Work order
Pictures must not appear; the answer is exactly the lines from the one that holds "Gantilah oli secara" through the end of the material.

(Excerpted data begins)

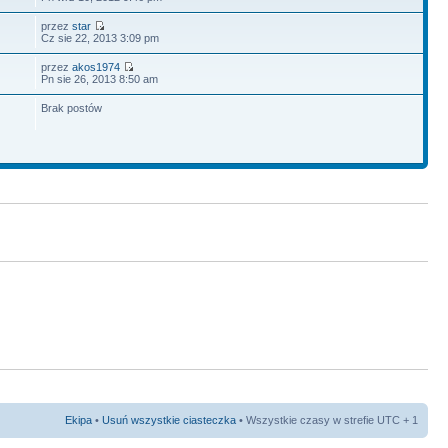
przez
star
Cz sie 22, 2013 3:09 pm
przez
akos1974
Pn sie 26, 2013 8:50 am
Brak postów
Ekipa
•
Usuń wszystkie ciasteczka
• Wszystkie czasy w strefie UTC + 1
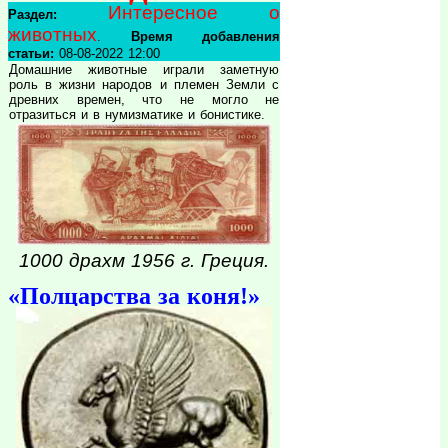
Интересное о
Раздел:
животных
.
Время добавления
статьи:
08-08-2022 12:00
Домашние животные играли заметную
роль в жизни народов и племен Земли с
древних времен, что не могло не
отразиться и в нумизматике и бонистике.
1000 драхм 1956 г. Греция.
«Полцарства за коня!»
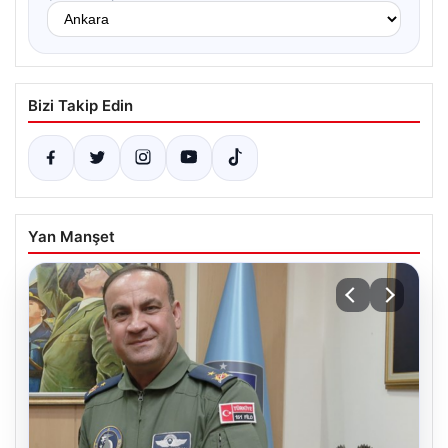
Bizi Takip Edin
Yan Manşet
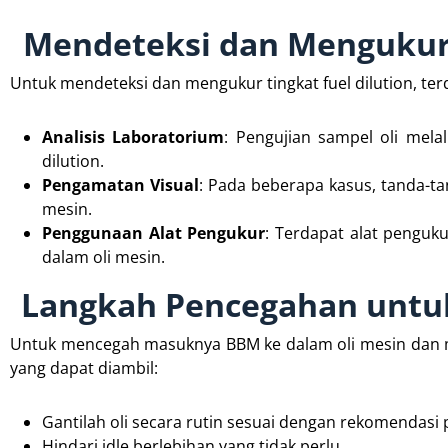
Mendeteksi dan Mengukur 
Untuk mendeteksi dan mengukur tingkat fuel dilution, te
Analisis Laboratorium
: Pengujian sampel oli mela
dilution.
Pengamatan Visual
: Pada beberapa kasus, tanda-ta
mesin.
Penggunaan Alat Pengukur
: Terdapat alat penguk
dalam oli mesin.
Langkah Pencegahan untuk
Untuk mencegah masuknya BBM ke dalam oli mesin dan m
yang dapat diambil:
Gantilah oli secara rutin sesuai dengan rekomendasi 
Hindari idle berlebihan yang tidak perlu.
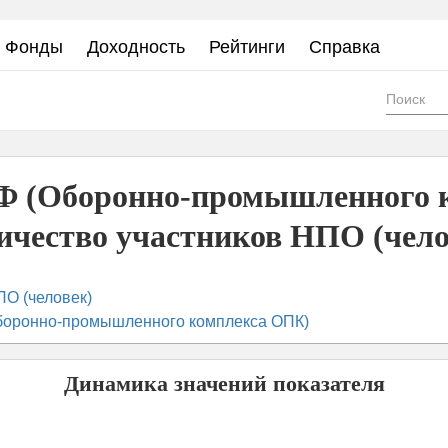
Фонды
Доходность
Рейтинги
Справка
Фор
пои
Ф (Оборонно-промышленного к
ичество участников НПО (чело
ПО (человек)
боронно-промышленного комплекса ОПК)
Динамика значений показателя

(Excerpted data ends)

Result of the task
Gantilah oli secara rutin sesuai dengan rekomendasi 
Hindari idle berlebihan yang tidak perlu.
Фонды
Доходность
Рейтинги
Справка
Фор
пои
Ф (Оборонно-промышленного к
ичество участников НПО (чело
ПО (человек)
боронно-промышленного комплекса ОПК)
Динамика значений показателя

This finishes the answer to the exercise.